Possivelmente tais saberes perpetuam-se entre os membros das famílias que encontram-se também como estudantes das turmas multisseriadas de EJA. Eis a razão de buscarmos conhecer a relação que estes estudantes estabelecem entre os saberes matemáticos de suas vivências e os da escola, e da possível influência das práticas pedagógicas matemáticas dos professores para suas permanências neste espaço de ensino. Movidos por esta busca, trazemos os estudos sobre etnomatemática como balizadores também das discussões acerca da educação matemática nas turmas de EJA na zona rural.

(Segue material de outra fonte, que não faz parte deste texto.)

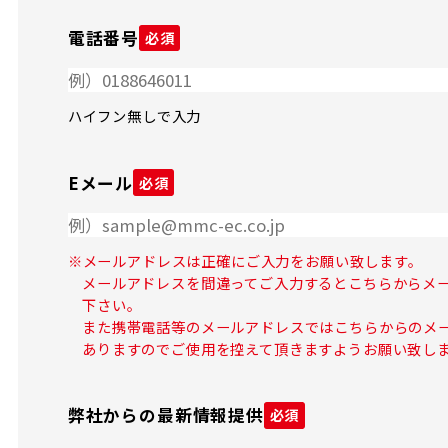
電話番号
必須
ハイフン無しで入力
Eメール
必須
※メールアドレスは正確にご入力をお願い致します。
メールアドレスを間違ってご入力するとこちらからメ
下さい。
また携帯電話等のメールアドレスではこちらからのメ
ありますのでご使用を控えて頂きますようお願い致し
弊社からの最新情報提供
必須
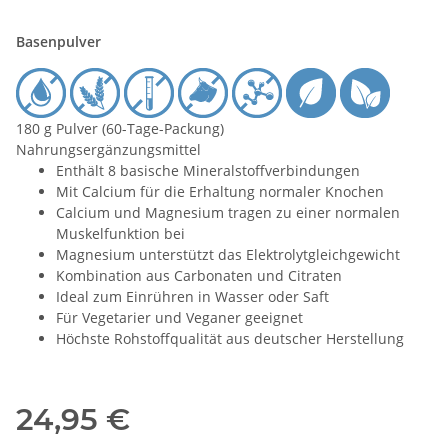
Basenpulver
180 g Pulver (60-Tage-Packung)
Nahrungsergänzungsmittel
Enthält 8 basische Mineralstoffverbindungen
Mit Calcium für die Erhaltung normaler Knochen
Calcium und Magnesium tragen zu einer normalen
Muskelfunktion bei
Magnesium unterstützt das Elektrolytgleichgewicht
Kombination aus Carbonaten und Citraten
Ideal zum Einrühren in Wasser oder Saft
Für Vegetarier und Veganer geeignet
Höchste Rohstoffqualität aus deutscher Herstellung
24,95 €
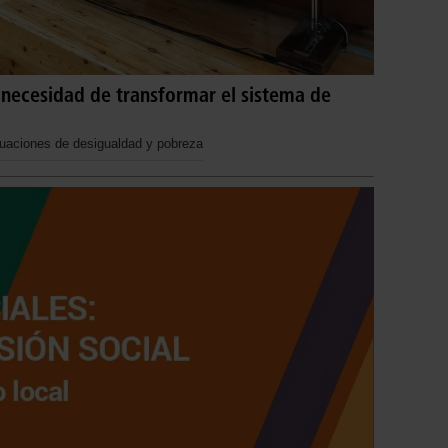
 necesidad de transformar el sistema de
tuaciones de desigualdad y pobreza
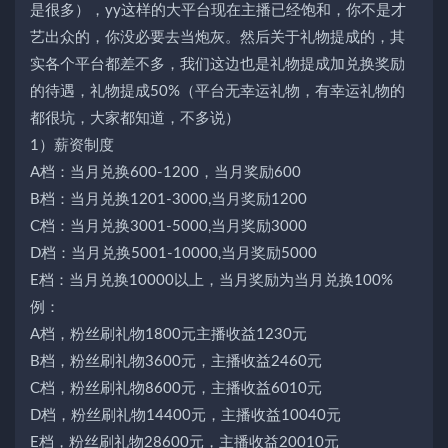
是很多），yy这样的大平台现在主播已经饱和，你不是才
艺出众的，你没必要去当炮灰。然后关于礼物提成的，其
实各个平台都差不多，我们这边也是礼物提成加兑换奖励
的待遇，礼物提成50%（平台无幸运礼物，有幸运礼物的
都很坑，大家都知道，不多说）
1）薪资制度
A档：当月兑换600-1200，当月奖励600
B档：当月兑换1201-3000,当月奖励1200
C档：当月兑换3001-5000,当月奖励3000
D档：当月兑换5001-10000,当月奖励5000
E档：当月兑换10000以上，当月奖励为当月兑换100%
例：
A档，粉丝刷礼物1800元主播收益1230元
B档，粉丝刷礼物3600元，主播收益2460元
C档，粉丝刷礼物8600元，主播收益6010元
D档，粉丝刷礼物14400元，主播收益10040元
E档，粉丝刷礼物28600元，主播收益20010元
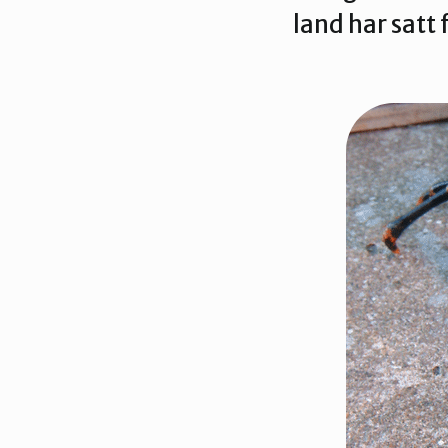
land har satt
Kontakt os
Styrende 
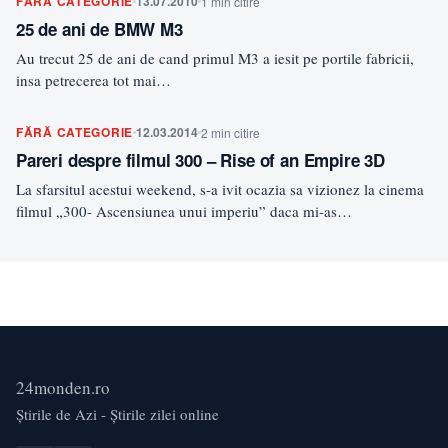
FĂRĂ CATEGORIE
13.07.2010
1 min citire
25 de ani de BMW M3
Au trecut 25 de ani de cand primul M3 a iesit pe portile fabricii,
insa petrecerea tot mai…
FĂRĂ CATEGORIE
12.03.2014
2 min citire
Pareri despre filmul 300 – Rise of an Empire 3D
La sfarsitul acestui weekend, s-a ivit ocazia sa vizionez la cinema
filmul „300- Ascensiunea unui imperiu” daca mi-as…
24monden.ro
Știrile de Azi - Știrile zilei online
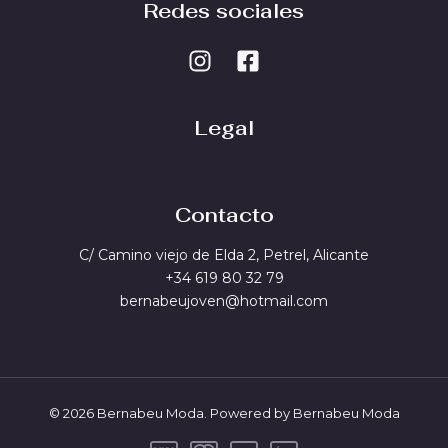
Redes sociales
Legal
Contacto
C/ Camino viejo de Elda 2, Petrel, Alicante
+34 619 80 32 79
bernabeujoven@hotmail.com
© 2026 Bernabeu Moda. Powered by Bernabeu Moda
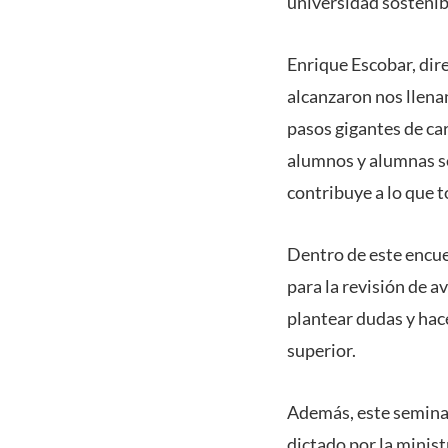
universidad sostenib
Enrique Escobar, dir
alcanzaron nos llena
pasos gigantes de car
alumnos y alumnas se
contribuye a lo que 
Dentro de este encuen
para la revisión de a
plantear dudas y hac
superior.
Además, este seminar
dictado por la minist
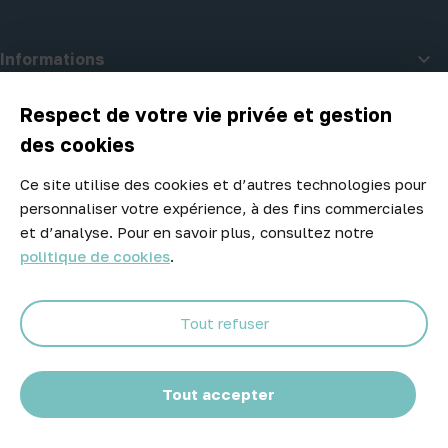

Informations

A propos d'Atelier Piscine
Respect de votre vie privée et gestion
des cookies
Ce site utilise des cookies et d’autres technologies pour
Newsletter
personnaliser votre expérience, à des fins commerciales
Ne manquez aucune opportunité ! Restez informé de nos meilleurs
et d’analyse. Pour en savoir plus, consultez notre
prix et nouveaux arrivages.
politique de cookies
.
Tout refuser
Abonnez-vous
Tout accepter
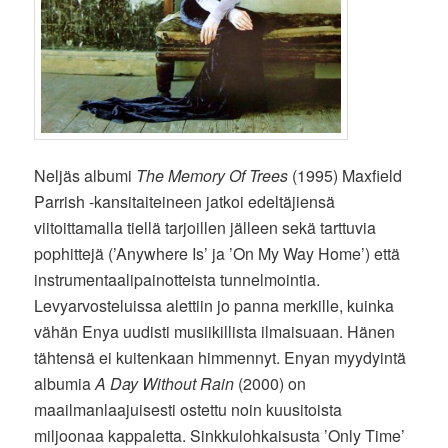
Neljäs albumi
The Memory Of Trees
(1995) Maxfield
Parrish -kansitaiteineen jatkoi edeltäjiensä
viitoittamalla tiellä tarjoillen jälleen sekä tarttuvia
pophittejä (’Anywhere Is’ ja ’On My Way Home’) että
instrumentaalipainotteista tunnelmointia.
Levyarvosteluissa alettiin jo panna merkille, kuinka
vähän Enya uudisti musiikillista ilmaisuaan. Hänen
tähtensä ei kuitenkaan himmennyt. Enyan myydyintä
albumia
A Day Without Rain
(2000) on
maailmanlaajuisesti ostettu noin kuusitoista
miljoonaa kappaletta. Sinkkulohkaisusta ’Only Time’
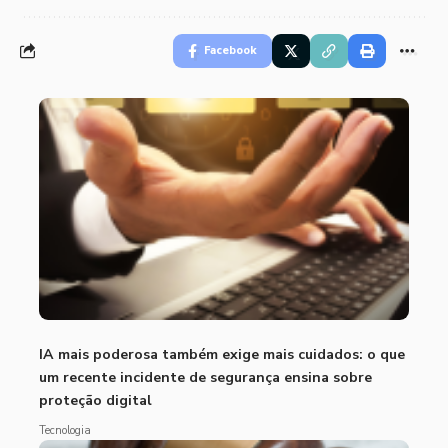
Facebook
IA mais poderosa também exige mais cuidados: o que
um recente incidente de segurança ensina sobre
proteção digital
Tecnologia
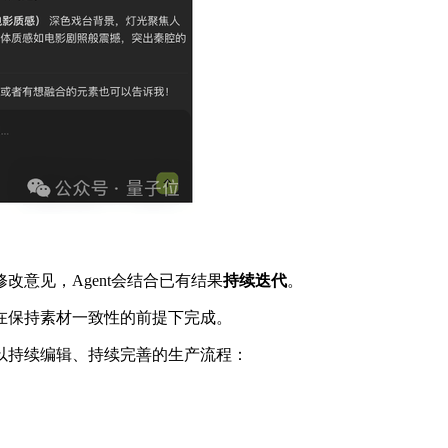
意见，Agent会结合已有结果
持续迭代
。
在保持素材一致性的前提下完成。
以持续编辑、持续完善的生产流程：
。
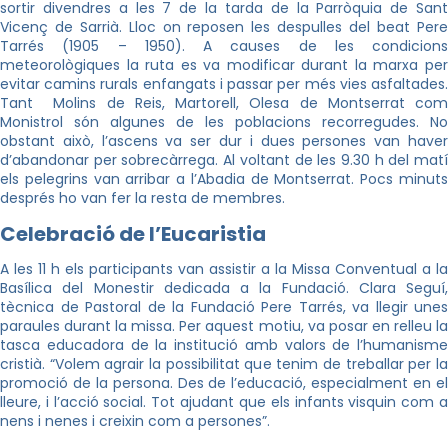
sortir divendres a les 7 de la tarda de la Parròquia de Sant
Vicenç de Sarrià. Lloc on reposen les despulles del beat Pere
Tarrés (1905 – 1950). A causes de les condicions
meteorològiques la ruta es va modificar durant la marxa per
evitar camins rurals enfangats i passar per més vies asfaltades.
Tant Molins de Reis, Martorell, Olesa de Montserrat com
Monistrol són algunes de les poblacions recorregudes. No
obstant això, l’ascens va ser dur i dues persones van haver
d’abandonar per sobrecàrrega. Al voltant de les 9.30 h del matí
els pelegrins van arribar a l’Abadia de Montserrat. Pocs minuts
després ho van fer la resta de membres.
Celebració de l’Eucaristia
A les 11 h els participants van assistir a la Missa Conventual a la
Basílica del Monestir dedicada a la Fundació. Clara Seguí,
tècnica de Pastoral de la Fundació Pere Tarrés, va llegir unes
paraules durant la missa. Per aquest motiu, va posar en relleu la
tasca educadora de la institució amb valors de l’humanisme
cristià. “Volem agrair la possibilitat que tenim de treballar per la
promoció de la persona. Des de l’educació, especialment en el
lleure, i l’acció social. Tot ajudant que els infants visquin com a
nens i nenes i creixin com a persones”.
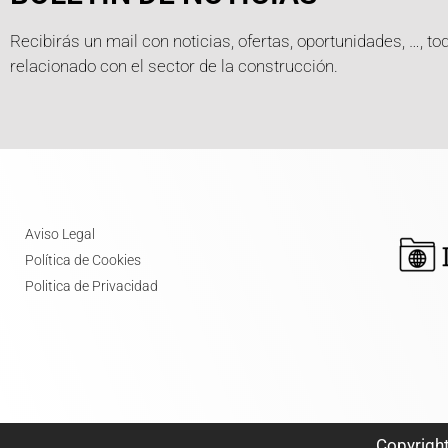
Recibirás un mail con noticias, ofertas, oportunidades, …, to
relacionado con el sector de la construcción.
Aviso Legal
Política de Cookies
Politica de Privacidad
Copyrigh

Longe de limitar as discussões de nosso estudo, neste capítulo apresentamos nossos entendimentos sobre algumas as temáticas que serão contempladas em nossa pesquisa. As aproximações que ora trazemos busca contemplar os objetivos e a especificidade do lócus da pesquisa em um determinado espaço-tempo, bem como, a partir de uma perspectiva do pesquisador e metodologia específicos; o que precisa ser levado em consideração ao tomá-la como referência de estudo e análise. No capítulo posterior serão melhor detalhadas as temáticas específicas abarcadas em nosso estudo e o aporte teórico das mesmas.

CAPÍTULO 3

APORTE TEÓRICO DAS TEMÁTICAS DA PESQUISA

No capítulo anterior tratamos sobre algumas temáticas contempladas na pesquisa e a forma com que as articulamos nas discussões aqui apresentadas. Nele também especificamos os sentidos de alfabetização e de alfabetização matemática, presentes ao longo deste texto dissertativo.

Entendendo que a pesquisa, de uma maneira geral, centra-se na área da Educação Matemática na EJA, optamos por desdobrá-la em temáticas específicas, tendo em vista um aprofundamento sobre nosso objeto de estudo. A partir da questão de pesquisa que elaboramos para nortear nosso estudo e de nossas leituras ao logo do curso, destacamos como temáticas específicas enviesadas como nosso aporte teórico: Prática Pedagógica, Currículo, Educação Matemática, Etnomatemática e Permanência.

Neste capítulo apresentamos o aporte teórico em que baseamos estas temáticas. Definimos apresentá-las separadamente, tendo em vista que sobre cada uma dialogamos com e sobre autores específicos de seus campos.